### What to produce
In the material below, find each line holding the string "biaya" and copy it.

Input Block Start

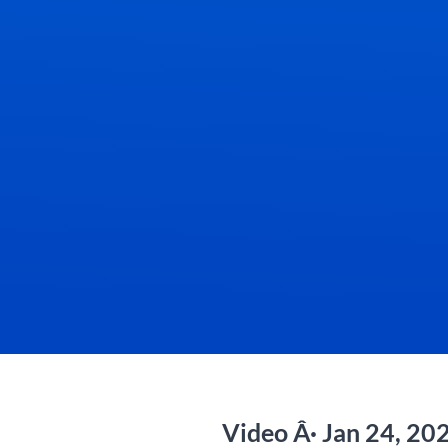
Video Â· Jan 24, 20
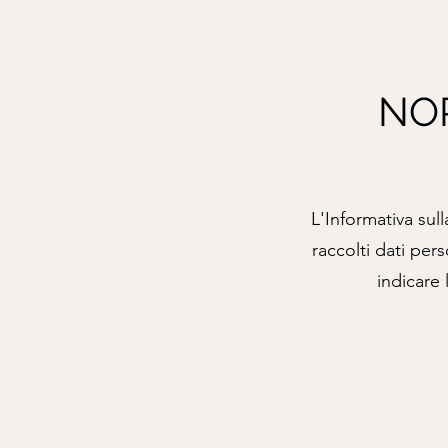
NOR
L'Informativa sul
raccolti dati pers
indicare 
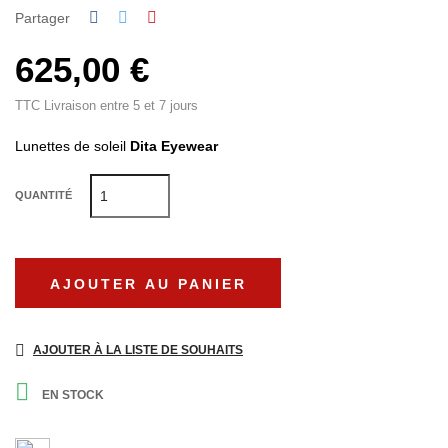
Partager
625,00 €
TTC
Livraison entre 5 et 7 jours
Lunettes de soleil
Dita Eyewear
QUANTITÉ
AJOUTER AU PANIER
AJOUTER À LA LISTE DE SOUHAITS

EN STOCK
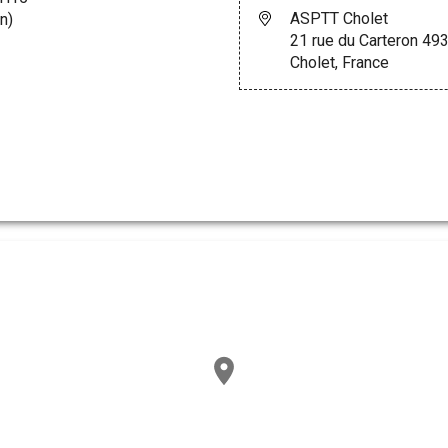
ASPTT Cholet
n)
21 rue du Carteron 49
Cholet, France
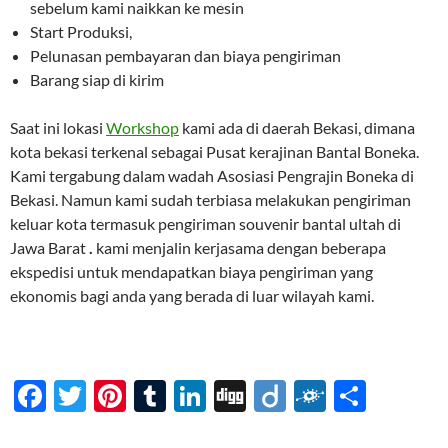
sebelum kami naikkan ke mesin
Start Produksi,
Pelunasan pembayaran dan biaya pengiriman
Barang siap di kirim
Saat ini lokasi
Workshop
kami ada di daerah Bekasi, dimana
kota bekasi terkenal sebagai Pusat kerajinan Bantal Boneka.
Kami tergabung dalam wadah Asosiasi Pengrajin Boneka di
Bekasi. Namun kami sudah terbiasa melakukan pengiriman
keluar kota termasuk pengiriman souvenir bantal ultah di
Jawa Barat
.
kami menjalin kerjasama dengan beberapa
ekspedisi untuk mendapatkan biaya pengiriman yang
ekonomis bagi anda yang berada di luar wilayah kami.
F
T
Pi
T
Li
Di
Di
F
S
ac
w
nt
u
n
gg
ig
ol
h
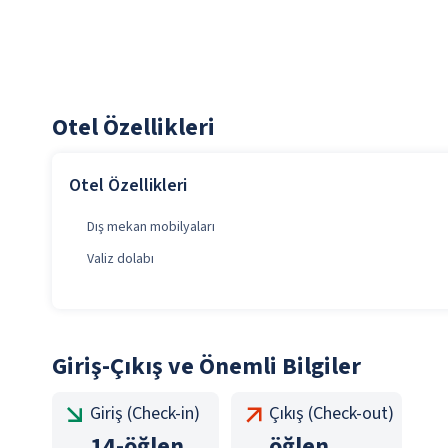
Otel Özellikleri
Otel Özellikleri
Dış mekan mobilyaları
Valiz dolabı
Giriş-Çıkış ve Önemli Bilgiler
Giriş (Check-in)
Çıkış (Check-out)
14
-
öğlen
öğlen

Input Block End

### Response box
Pelunasan pembayaran dan biaya pengiriman
ekspedisi untuk mendapatkan biaya pengiriman yang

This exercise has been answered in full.